How to complete this task: This task calls for copying every line of the records that includes the word "watched".

◆ ◆ ◆ ◆ ◆ ◆ ◆

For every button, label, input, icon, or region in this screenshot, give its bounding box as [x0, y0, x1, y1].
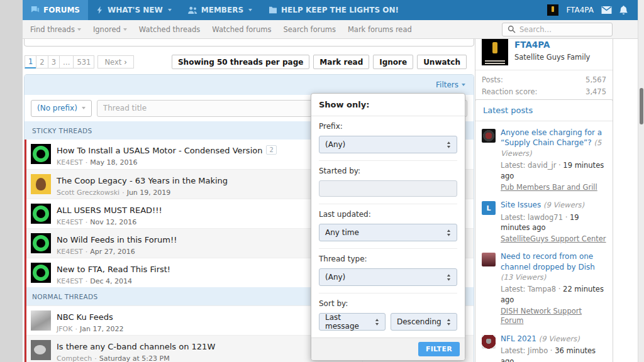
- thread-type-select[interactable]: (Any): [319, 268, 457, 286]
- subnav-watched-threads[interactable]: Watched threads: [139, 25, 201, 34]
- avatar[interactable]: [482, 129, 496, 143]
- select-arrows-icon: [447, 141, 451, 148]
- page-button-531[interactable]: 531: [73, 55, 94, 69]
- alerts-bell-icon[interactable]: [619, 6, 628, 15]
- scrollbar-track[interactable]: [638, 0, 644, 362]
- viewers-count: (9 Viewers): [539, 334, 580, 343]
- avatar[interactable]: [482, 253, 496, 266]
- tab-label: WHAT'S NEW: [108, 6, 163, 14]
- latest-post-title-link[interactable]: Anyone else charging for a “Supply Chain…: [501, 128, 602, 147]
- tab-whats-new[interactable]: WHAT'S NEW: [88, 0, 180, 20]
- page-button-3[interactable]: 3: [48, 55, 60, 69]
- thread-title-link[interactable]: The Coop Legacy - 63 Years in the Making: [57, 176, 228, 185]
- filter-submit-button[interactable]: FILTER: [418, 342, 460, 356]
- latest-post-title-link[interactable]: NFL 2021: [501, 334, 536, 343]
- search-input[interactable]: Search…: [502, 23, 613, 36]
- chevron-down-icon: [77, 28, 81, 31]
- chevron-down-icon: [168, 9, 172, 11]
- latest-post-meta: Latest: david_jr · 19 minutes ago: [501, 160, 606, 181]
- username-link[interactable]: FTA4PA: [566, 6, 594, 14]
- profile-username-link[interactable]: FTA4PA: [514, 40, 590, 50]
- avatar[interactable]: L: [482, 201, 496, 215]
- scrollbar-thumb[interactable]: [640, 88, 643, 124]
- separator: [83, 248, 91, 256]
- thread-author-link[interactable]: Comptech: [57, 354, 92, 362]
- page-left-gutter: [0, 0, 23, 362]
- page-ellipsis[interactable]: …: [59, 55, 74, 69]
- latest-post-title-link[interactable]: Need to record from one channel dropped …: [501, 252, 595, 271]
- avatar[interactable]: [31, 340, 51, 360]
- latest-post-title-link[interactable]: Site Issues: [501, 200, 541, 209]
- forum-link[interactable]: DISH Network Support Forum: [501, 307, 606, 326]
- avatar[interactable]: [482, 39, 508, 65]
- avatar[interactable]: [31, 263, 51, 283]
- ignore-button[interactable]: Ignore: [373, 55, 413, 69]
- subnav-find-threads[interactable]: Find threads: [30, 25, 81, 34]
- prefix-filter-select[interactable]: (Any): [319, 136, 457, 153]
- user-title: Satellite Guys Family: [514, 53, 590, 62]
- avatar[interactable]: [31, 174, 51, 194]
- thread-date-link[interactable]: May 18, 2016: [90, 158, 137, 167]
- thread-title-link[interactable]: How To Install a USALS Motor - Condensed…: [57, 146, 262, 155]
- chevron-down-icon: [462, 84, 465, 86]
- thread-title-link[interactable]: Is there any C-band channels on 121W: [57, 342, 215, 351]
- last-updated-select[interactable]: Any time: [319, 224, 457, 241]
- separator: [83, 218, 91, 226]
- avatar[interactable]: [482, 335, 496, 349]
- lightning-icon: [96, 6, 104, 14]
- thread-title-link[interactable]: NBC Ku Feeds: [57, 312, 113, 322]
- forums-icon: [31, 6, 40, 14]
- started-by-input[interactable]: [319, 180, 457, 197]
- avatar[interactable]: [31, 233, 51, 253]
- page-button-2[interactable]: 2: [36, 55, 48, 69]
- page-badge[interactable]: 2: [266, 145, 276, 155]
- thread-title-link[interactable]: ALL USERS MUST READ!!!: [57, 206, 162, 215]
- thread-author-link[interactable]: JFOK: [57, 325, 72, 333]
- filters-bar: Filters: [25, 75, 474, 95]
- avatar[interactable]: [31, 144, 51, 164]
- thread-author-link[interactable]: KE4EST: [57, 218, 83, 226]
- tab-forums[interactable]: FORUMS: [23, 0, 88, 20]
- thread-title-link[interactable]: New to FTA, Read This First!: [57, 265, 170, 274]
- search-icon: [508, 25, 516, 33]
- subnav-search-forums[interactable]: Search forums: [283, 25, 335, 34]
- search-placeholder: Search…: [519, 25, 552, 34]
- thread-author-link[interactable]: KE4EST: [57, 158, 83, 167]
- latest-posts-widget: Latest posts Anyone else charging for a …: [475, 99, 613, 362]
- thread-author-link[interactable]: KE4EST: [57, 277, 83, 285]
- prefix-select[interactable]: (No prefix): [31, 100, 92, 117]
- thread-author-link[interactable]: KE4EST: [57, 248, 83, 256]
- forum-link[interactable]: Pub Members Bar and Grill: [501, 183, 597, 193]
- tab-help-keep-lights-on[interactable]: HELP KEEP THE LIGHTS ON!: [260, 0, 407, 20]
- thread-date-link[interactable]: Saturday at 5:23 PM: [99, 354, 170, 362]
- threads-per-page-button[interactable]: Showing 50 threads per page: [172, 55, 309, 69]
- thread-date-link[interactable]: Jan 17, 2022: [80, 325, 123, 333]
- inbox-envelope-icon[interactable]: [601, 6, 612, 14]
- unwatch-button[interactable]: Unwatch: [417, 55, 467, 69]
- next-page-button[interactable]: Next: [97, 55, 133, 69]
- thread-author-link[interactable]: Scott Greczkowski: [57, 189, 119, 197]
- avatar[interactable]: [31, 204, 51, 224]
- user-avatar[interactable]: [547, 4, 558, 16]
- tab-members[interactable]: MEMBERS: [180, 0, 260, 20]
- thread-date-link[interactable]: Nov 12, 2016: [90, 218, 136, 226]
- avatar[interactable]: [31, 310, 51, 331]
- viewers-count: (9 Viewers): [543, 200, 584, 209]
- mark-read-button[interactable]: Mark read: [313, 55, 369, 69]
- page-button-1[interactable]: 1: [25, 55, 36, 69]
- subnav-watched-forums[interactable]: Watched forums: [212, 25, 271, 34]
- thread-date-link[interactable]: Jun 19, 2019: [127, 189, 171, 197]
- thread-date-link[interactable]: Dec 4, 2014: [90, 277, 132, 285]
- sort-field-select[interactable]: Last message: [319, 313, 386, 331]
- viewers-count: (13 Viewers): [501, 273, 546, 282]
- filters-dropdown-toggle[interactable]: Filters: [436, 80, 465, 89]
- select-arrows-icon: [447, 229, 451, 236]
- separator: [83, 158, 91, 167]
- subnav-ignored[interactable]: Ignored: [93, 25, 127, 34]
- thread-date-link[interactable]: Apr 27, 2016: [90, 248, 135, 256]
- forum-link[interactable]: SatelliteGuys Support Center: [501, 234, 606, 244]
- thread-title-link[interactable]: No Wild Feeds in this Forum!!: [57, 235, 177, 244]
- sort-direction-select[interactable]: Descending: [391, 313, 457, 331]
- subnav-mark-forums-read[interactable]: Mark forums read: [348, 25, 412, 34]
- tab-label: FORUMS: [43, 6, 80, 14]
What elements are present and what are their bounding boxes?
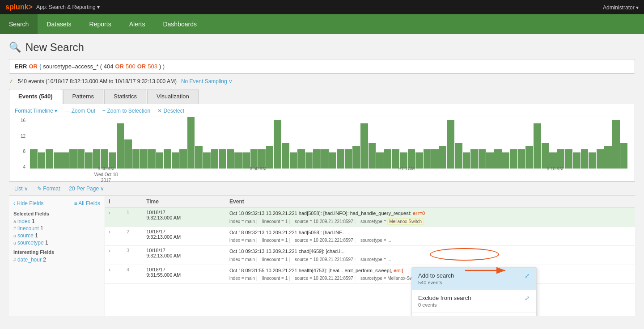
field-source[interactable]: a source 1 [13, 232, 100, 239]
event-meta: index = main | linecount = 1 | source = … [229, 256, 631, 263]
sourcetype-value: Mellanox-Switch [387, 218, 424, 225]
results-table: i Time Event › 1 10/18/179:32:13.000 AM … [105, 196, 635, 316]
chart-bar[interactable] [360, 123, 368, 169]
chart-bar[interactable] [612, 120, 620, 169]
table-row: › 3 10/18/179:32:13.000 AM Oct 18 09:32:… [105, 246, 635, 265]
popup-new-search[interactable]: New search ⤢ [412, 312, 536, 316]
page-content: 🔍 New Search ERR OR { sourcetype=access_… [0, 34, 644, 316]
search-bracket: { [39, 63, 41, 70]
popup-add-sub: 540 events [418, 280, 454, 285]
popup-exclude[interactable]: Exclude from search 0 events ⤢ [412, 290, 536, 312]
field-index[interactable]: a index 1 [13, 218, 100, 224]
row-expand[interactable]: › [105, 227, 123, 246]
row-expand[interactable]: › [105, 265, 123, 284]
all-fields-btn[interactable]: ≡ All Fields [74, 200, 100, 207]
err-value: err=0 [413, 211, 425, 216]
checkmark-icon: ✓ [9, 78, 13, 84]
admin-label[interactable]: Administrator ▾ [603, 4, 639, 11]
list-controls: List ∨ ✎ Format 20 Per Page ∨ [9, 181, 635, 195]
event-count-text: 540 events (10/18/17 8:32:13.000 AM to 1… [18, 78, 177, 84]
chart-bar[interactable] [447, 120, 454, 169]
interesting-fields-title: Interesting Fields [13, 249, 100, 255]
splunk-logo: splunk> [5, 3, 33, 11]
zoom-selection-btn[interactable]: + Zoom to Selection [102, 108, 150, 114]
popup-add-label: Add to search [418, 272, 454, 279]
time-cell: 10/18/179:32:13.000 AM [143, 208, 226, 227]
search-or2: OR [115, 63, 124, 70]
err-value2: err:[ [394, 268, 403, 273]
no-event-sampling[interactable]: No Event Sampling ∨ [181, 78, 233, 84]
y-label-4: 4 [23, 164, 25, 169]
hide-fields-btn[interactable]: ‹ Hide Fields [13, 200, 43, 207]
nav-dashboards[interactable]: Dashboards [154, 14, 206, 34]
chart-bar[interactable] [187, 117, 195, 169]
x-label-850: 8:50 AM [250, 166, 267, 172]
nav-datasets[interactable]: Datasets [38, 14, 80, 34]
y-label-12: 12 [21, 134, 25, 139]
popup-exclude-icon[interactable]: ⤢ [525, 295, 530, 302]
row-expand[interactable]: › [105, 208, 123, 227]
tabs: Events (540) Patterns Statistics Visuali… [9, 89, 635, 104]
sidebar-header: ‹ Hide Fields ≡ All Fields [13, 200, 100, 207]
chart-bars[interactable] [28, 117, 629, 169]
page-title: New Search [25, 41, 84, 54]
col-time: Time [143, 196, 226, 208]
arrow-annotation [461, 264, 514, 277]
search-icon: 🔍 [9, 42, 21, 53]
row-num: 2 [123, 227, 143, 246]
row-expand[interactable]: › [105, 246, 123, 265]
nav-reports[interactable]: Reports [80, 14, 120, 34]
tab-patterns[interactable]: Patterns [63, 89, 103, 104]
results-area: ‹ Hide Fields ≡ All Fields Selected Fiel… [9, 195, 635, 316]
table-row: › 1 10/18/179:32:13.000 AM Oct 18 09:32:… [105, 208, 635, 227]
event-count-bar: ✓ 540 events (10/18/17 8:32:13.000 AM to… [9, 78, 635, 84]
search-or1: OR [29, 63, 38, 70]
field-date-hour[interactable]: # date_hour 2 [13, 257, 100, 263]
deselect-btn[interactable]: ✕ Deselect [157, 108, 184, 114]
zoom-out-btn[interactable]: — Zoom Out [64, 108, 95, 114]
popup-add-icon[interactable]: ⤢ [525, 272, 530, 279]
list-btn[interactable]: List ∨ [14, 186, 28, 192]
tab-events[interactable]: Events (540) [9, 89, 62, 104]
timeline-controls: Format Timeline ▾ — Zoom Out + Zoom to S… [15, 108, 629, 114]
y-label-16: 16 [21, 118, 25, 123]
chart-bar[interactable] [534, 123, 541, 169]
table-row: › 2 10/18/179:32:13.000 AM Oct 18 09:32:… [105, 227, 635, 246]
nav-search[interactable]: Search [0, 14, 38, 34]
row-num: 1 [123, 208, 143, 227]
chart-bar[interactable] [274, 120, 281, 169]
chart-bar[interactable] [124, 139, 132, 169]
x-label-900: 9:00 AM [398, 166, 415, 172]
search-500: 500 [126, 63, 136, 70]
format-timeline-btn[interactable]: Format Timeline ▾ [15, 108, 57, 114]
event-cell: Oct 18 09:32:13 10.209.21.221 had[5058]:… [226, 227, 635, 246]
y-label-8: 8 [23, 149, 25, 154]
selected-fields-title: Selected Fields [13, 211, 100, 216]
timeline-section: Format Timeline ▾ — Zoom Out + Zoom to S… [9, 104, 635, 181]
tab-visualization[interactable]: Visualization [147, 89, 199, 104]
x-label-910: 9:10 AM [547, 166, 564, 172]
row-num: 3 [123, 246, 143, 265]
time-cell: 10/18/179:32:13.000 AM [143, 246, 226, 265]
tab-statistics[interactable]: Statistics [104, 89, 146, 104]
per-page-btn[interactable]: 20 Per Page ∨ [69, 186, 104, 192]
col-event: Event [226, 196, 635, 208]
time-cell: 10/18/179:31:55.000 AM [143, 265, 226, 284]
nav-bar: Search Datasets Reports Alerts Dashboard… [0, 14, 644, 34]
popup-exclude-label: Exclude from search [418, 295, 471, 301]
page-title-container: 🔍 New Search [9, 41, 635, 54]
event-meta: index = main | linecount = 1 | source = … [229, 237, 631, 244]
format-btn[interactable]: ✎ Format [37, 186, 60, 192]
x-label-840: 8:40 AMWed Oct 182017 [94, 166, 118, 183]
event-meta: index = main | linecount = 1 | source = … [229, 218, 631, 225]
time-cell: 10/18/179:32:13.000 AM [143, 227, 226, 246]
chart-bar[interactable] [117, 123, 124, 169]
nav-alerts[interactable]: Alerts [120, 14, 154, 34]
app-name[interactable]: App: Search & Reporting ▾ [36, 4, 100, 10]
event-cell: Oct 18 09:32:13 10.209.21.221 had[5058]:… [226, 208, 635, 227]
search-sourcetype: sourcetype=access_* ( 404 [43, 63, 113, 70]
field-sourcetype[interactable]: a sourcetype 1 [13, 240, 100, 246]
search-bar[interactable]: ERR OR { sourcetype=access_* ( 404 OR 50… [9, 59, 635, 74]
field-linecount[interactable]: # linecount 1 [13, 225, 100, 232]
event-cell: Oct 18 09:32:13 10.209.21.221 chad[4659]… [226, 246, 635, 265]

◆ ◆ ◆ ◆ ◆ ◆ ◆

Answer space:
- subnav-watched-threads[interactable]: Watched threads: [139, 25, 201, 34]
- subnav-watched-forums[interactable]: Watched forums: [212, 25, 271, 34]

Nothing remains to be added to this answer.